Minister of the Sea, Annick Giradin’s, comments in the National Assembly were widely reported and contributed to last week’s febrile atmosphere over fishing rights, both in the waters around Jersey and politically.
The Government disputed whether the threat could ever come to fruition, arguing that Jersey’s power supply from France - which Guernsey also relies on - was a watertight commercial relationship with EDF that runs until 2027.
However, despite Mme. Girardin’s rhetoric, it did prompt Jersey Electricity to reassure customers that the island had enough on-island capacity, with its steam and diesel generators, to keep the lights on, should French supplies be disrupted.

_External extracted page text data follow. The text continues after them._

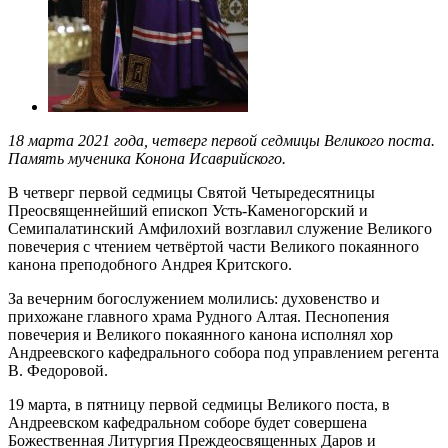
18 марта 2021 года, четверг первой седмицы Великого поста.
Память мученика Конона Исаврийского.
В четверг первой седмицы Святой Четыредесятницы
Преосвященнейший епископ Усть-Каменогорский и
Семипалатинский Амфилохий возглавил служение Великого
повечерия с чтением четвёртой части Великого покаянного
канона преподобного Андрея Критского.
За вечерним богослужением молились: духовенство и
прихожане главного храма Рудного Алтая. Песнопения
повечерия и Великого покаянного канона исполнял хор
Андреевского кафедрального собора под управлением регента
В. Федоровой.
19 марта, в пятницу первой седмицы Великого поста, в
Андреевском кафедральном соборе будет совершена
Божественная Литургия Преждеосвященных Даров и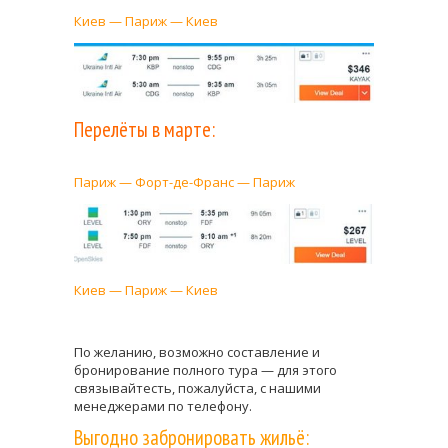
Киев — Париж — Киев
Перелёты в марте:
Париж — Форт-де-Франс — Париж
Киев — Париж — Киев
По желанию, возможно составление и
бронирование полного тура — для этого
связывайтесть, пожалуйста, с нашими
менеджерами по телефону.
Выгодно забронировать жильё: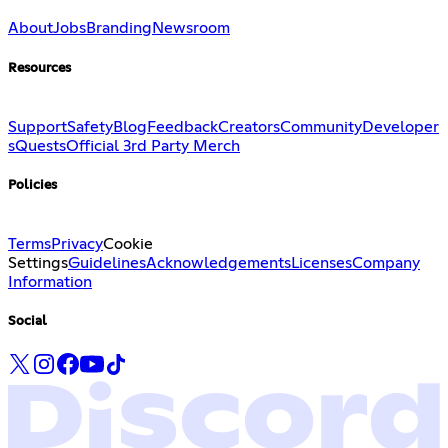
About
Jobs
Branding
Newsroom
Resources
Support
Safety
Blog
Feedback
Creators
Community
Developer
s
Quests
Official 3rd Party Merch
Policies
Terms
Privacy
Cookie
Settings
Guidelines
Acknowledgements
Licenses
Company
Information
Social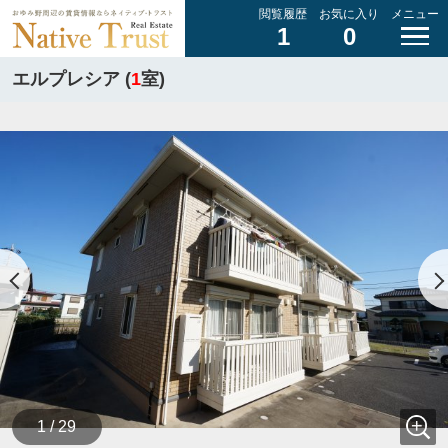
閲覧履歴
お気に入り
メニュー
1
0
エルプレシア (
1
室)
1 / 29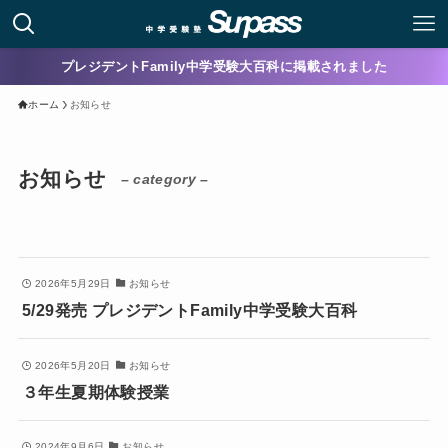
プレジデントFamily中学受験大百科に掲載されました
ホーム
お知らせ
お知らせ
– category –
2026年5月29日
お知らせ
5/29発売 プレジデントFamily中学受験大百科
2026年5月20日
お知らせ
３年生夏期体験授業
2024年9月6日
お知らせ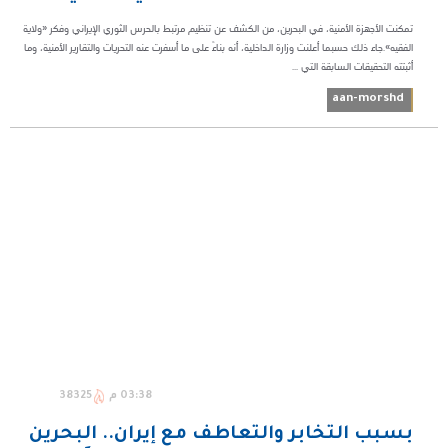
تمكنت الأجهزة الأمنية، في البحرين، من الكشف عن تنظيم مرتبط بالحرس الثوري الإيراني وفكر «ولاية
الفقيه».جاء ذلك حسبما أعلنت وزارة الداخلية، أنه بناءً على ما أسفرت عنه التحريات والتقارير الأمنية، وما
أثبتته التحقيقات السابقة التي ...
aan-morshd
03:38 م
38325
بسبب التخابر والتعاطف مع إيران.. البحرين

Following enquiries from our customers regarding the French fishing dispute, JE can reassure customers that in the unlikely event electricity supplies from France are disrupted, La Collette Power Station and Queens’ Road has capacity to supply Jersey’s electricity requirements pic.twitter.com/2W0WR3lGTf— Jersey Electricity plc (@electricjersey) May 5, 2021
It also prompted Guernsey Electricity CEO Alan Bates to comment: “The current situation again demonstrates the need for Guernsey to have its own direct cable link which would connect with the European grid via France and provide enhanced security of supply.”
Former Environment Minister Rob Duhamel also sees a need for more energy security, despite the benefits of the French supply.
“The laying of the interconnector cables to France and our connection to the French national grid has helped Jersey to significantly reduce its carbon footprint," he said.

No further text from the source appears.